Новицкий не отвлекался на врагов. Он дважды выстрелил из пистолетов в кого-то, кто бросался в его сторону, и изо всех сил ковылял к горящему чуму. Чум уже превратился в сплошной высоченный костёр, пылающий с гулом и мученическим треском. Когда Новицкий приблизился, из этого огромного костра словно выпал дымящийся Пантила: задыхаясь, он тащил по углям бревно с привязанным Филофеем. Новицкий без слов кинулся на помощь Пантиле и тоже вцепился в ремни. Владыка стонал, уронив голову. Новицкий и Пантила волокли его подальше от пожарища. Опоры чума наконец прогорели, и шатёр с протяжным гневным грохотом медленно обрушился сам в себя, будто опустился на колени, окутанный сияющим облаком искр. Но груда жердей заполыхала ярче и дружнее.

Остяки отбивались недолго: они не умели сражаться, и любой служилый с саблей был для них неуязвим. Побросав копья и луки, остяки побежали из Певлора кто куда. Певлор стал похож на растоптанное гнездо.

– Вотче, ты живый? – склоняясь над Филофеем, спросил Новицкий.

Пантила ножом резал ремни, окрутившие владыку.

– Гриша, не мстите им… – еле сумел прошептать Филофей.

Русские не стали мстить.

…Северный вечер пришёл как печаль. Над бесконечной Обью поднялся жёлтый, сквозистый, какой-то летописный свет; нежная темнота осталась только в глубине великих, всегда холодных вод. Дальние тихие пространства казались бестелесными. Призрачные леса стояли по колено в тонком тумане.
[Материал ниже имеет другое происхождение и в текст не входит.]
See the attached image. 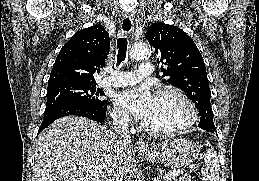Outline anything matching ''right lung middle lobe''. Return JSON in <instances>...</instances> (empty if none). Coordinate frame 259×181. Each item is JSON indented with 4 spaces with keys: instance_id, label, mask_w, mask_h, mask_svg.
I'll list each match as a JSON object with an SVG mask.
<instances>
[{
    "instance_id": "1",
    "label": "right lung middle lobe",
    "mask_w": 259,
    "mask_h": 181,
    "mask_svg": "<svg viewBox=\"0 0 259 181\" xmlns=\"http://www.w3.org/2000/svg\"><path fill=\"white\" fill-rule=\"evenodd\" d=\"M104 95L96 90V84L61 83L47 87V103L44 114L64 105H84L93 108L107 106Z\"/></svg>"
}]
</instances>
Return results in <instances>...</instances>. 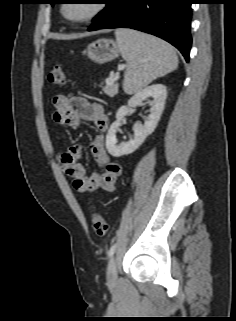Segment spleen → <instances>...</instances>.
Here are the masks:
<instances>
[{"label": "spleen", "instance_id": "1", "mask_svg": "<svg viewBox=\"0 0 236 321\" xmlns=\"http://www.w3.org/2000/svg\"><path fill=\"white\" fill-rule=\"evenodd\" d=\"M116 42L127 66L123 89L127 94L141 91L158 77L178 66L175 50L165 41L130 29H117Z\"/></svg>", "mask_w": 236, "mask_h": 321}]
</instances>
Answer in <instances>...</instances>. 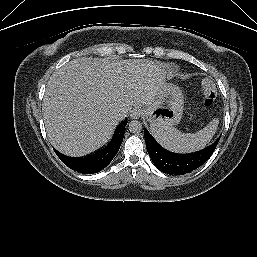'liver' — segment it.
Instances as JSON below:
<instances>
[{
	"label": "liver",
	"instance_id": "liver-1",
	"mask_svg": "<svg viewBox=\"0 0 257 257\" xmlns=\"http://www.w3.org/2000/svg\"><path fill=\"white\" fill-rule=\"evenodd\" d=\"M165 67L148 59L81 57L50 77L43 119L51 144L80 157L105 145L132 106H150L165 83Z\"/></svg>",
	"mask_w": 257,
	"mask_h": 257
}]
</instances>
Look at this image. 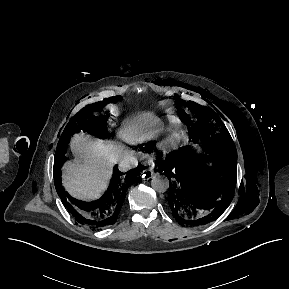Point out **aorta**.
Masks as SVG:
<instances>
[{
	"instance_id": "762f6f07",
	"label": "aorta",
	"mask_w": 289,
	"mask_h": 289,
	"mask_svg": "<svg viewBox=\"0 0 289 289\" xmlns=\"http://www.w3.org/2000/svg\"><path fill=\"white\" fill-rule=\"evenodd\" d=\"M152 188L158 193H164L169 188V180L164 175H156L151 180Z\"/></svg>"
}]
</instances>
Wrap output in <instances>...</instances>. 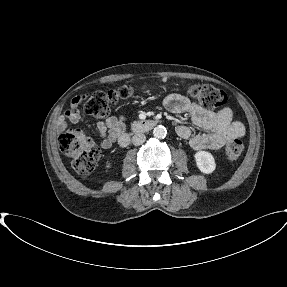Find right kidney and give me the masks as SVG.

Филофей, как мог, прочитал отходную молитву над погибшими – над праведными иноками Исакием и Корнилием, и служилые унесли тела, чтобы похоронить за околицей Певлора. Филофей сидел у родового кострища Певлора вместе с Новицким и Пантилой. Борода и волосы у Филофея были опалены, на лице багровели пузыри, на обожжённые руки ему надели рукавицы с целебными травами, пробитую стрелой ногу обмотали повязкой, белеющей сквозь дыры обгорелой рясы. Новицкого тоже перевязали заново – у него кровоточили раны. А у Пантилы была изранена душа.

– В Певлоре люди добрые, – страдая, говорил он. – Я правда знаю. Это злой дух вселился в Ахуту. Ты сам говорил, что у вашего бога есть злой дух. Ты не дал нам бога, и дух пришёл легко.

– Но ведь разума я у вас не отнимал, – вздохнул Филофей. – Неужели разум не подсказывал вам, что убивать людей нельзя?

– Ахута уговорил их своей бисмой.

От кострища Филофей, Новицкий и Пантила видели, что за амбаром на земле лежат шесть длинных свёртков из бересты – шестеро убитых остяков. Над свёртками беззвучно – чтобы не злить русских – рыдали женщины. Мужчины, которые стреляли в русских, до сих пор прятались в тайге.